- **PROBLEM TO SOLVE**:
Check each line of the data for "Identity", then give the number of lines that have it, without any other words.

- **DATA TO EXAMINE**:
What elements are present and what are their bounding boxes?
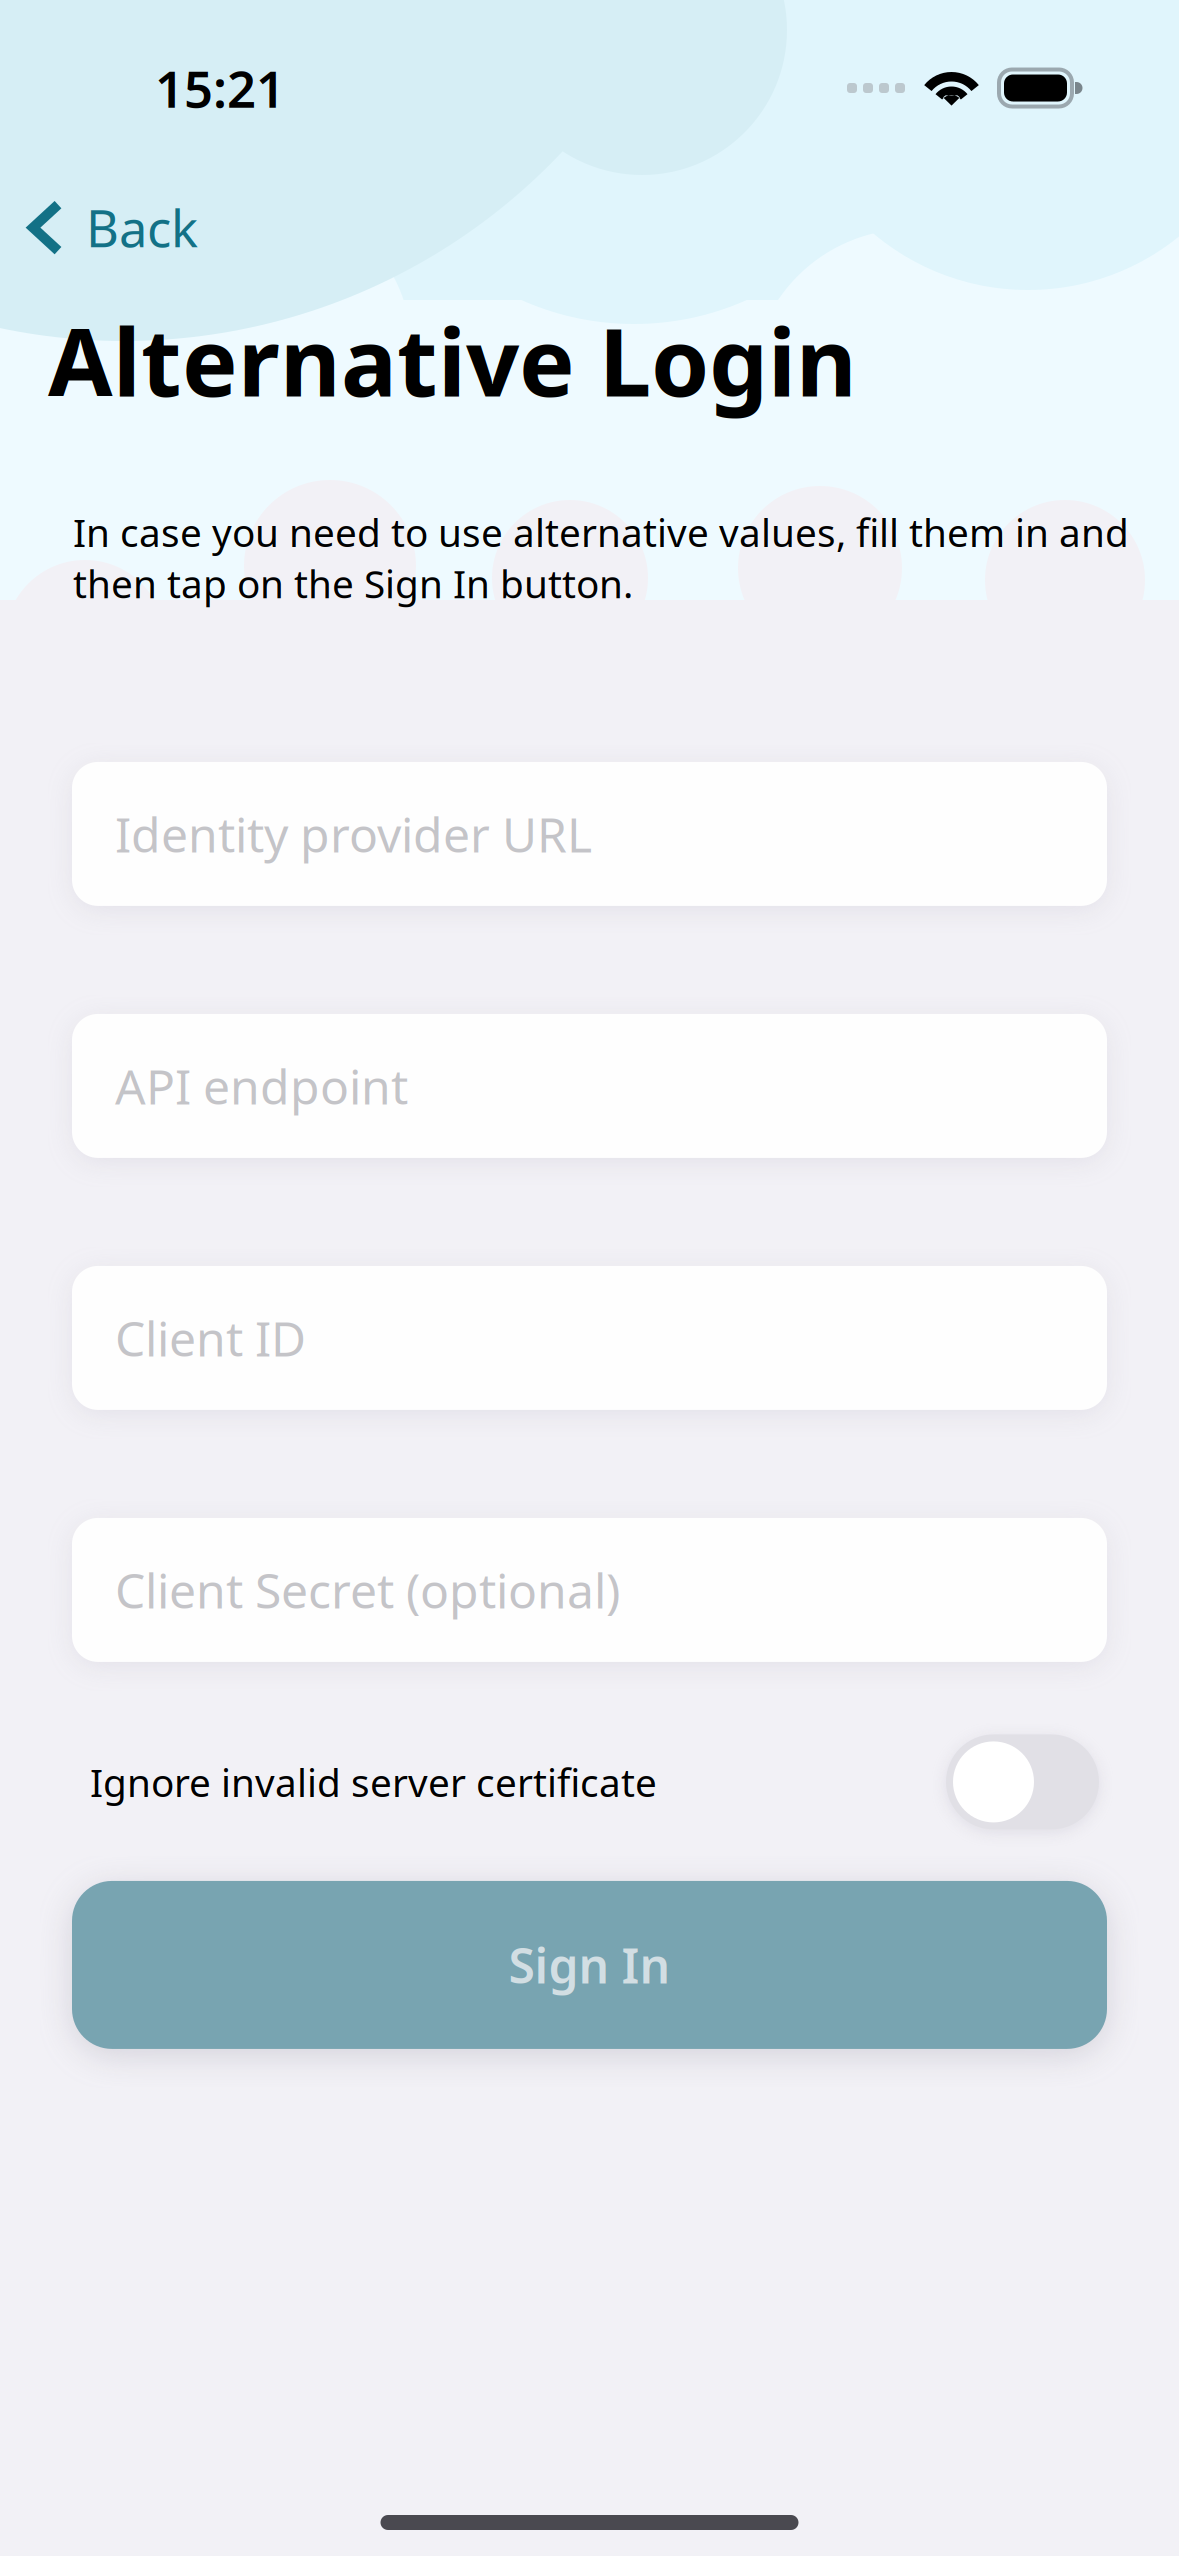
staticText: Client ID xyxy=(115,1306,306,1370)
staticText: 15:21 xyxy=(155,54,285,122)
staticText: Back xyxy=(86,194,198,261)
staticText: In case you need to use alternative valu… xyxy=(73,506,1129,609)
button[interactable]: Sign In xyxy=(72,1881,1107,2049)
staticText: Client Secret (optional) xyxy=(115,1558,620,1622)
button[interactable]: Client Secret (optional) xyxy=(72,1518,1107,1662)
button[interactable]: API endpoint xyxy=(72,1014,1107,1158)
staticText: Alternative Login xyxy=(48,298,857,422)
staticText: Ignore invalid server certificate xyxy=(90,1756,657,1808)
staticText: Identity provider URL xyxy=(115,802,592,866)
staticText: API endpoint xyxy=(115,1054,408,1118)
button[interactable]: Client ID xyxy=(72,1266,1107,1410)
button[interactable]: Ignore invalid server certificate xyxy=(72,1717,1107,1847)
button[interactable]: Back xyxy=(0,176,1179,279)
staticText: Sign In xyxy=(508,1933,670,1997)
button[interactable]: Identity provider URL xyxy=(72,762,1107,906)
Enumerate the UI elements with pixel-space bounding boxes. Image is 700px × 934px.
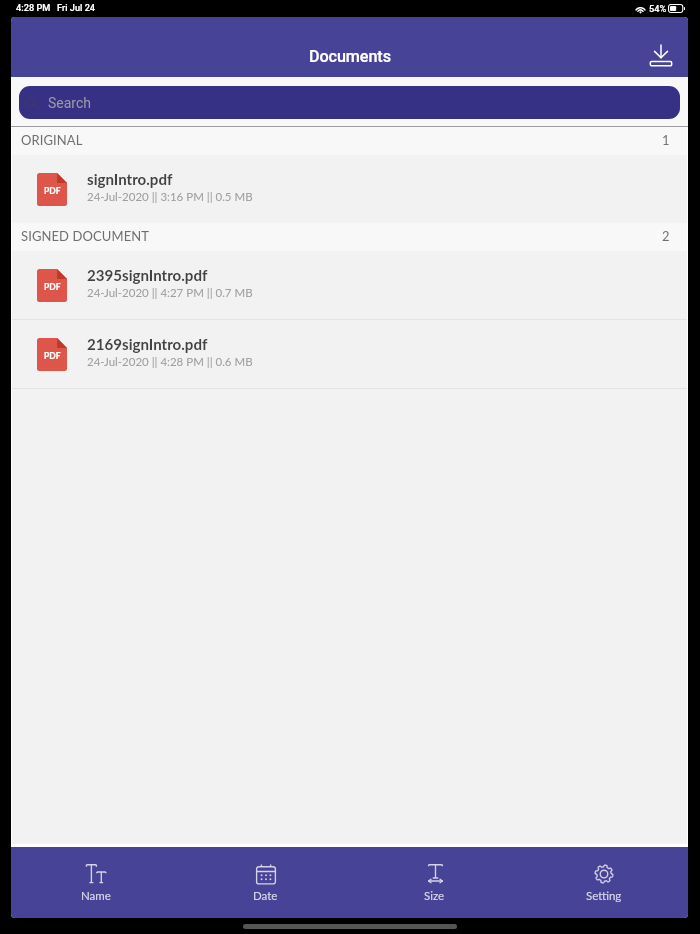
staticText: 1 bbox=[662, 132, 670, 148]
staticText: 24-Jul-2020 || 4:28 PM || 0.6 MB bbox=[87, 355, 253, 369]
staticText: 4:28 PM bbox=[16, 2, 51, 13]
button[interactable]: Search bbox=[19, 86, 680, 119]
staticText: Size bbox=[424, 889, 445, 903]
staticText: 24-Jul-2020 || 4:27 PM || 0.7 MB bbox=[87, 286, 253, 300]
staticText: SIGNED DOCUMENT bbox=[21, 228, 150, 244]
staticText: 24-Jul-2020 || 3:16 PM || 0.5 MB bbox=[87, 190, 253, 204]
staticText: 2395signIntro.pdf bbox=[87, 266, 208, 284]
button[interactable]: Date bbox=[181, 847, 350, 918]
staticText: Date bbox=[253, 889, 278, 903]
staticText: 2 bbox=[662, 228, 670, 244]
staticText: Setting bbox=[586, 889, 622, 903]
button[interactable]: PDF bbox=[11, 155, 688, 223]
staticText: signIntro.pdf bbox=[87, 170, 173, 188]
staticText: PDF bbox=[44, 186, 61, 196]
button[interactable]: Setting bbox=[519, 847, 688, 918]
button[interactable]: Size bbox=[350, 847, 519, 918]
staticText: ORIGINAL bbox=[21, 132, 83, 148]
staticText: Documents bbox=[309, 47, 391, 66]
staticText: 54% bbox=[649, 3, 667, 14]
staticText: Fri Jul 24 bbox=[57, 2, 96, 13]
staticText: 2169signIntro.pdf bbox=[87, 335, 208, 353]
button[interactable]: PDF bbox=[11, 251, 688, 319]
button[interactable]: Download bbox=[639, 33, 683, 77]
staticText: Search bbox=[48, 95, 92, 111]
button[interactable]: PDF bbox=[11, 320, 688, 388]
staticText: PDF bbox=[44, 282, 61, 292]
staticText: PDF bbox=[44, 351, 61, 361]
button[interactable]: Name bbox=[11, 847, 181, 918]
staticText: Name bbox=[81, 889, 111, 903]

- **THE ANSWER**:
2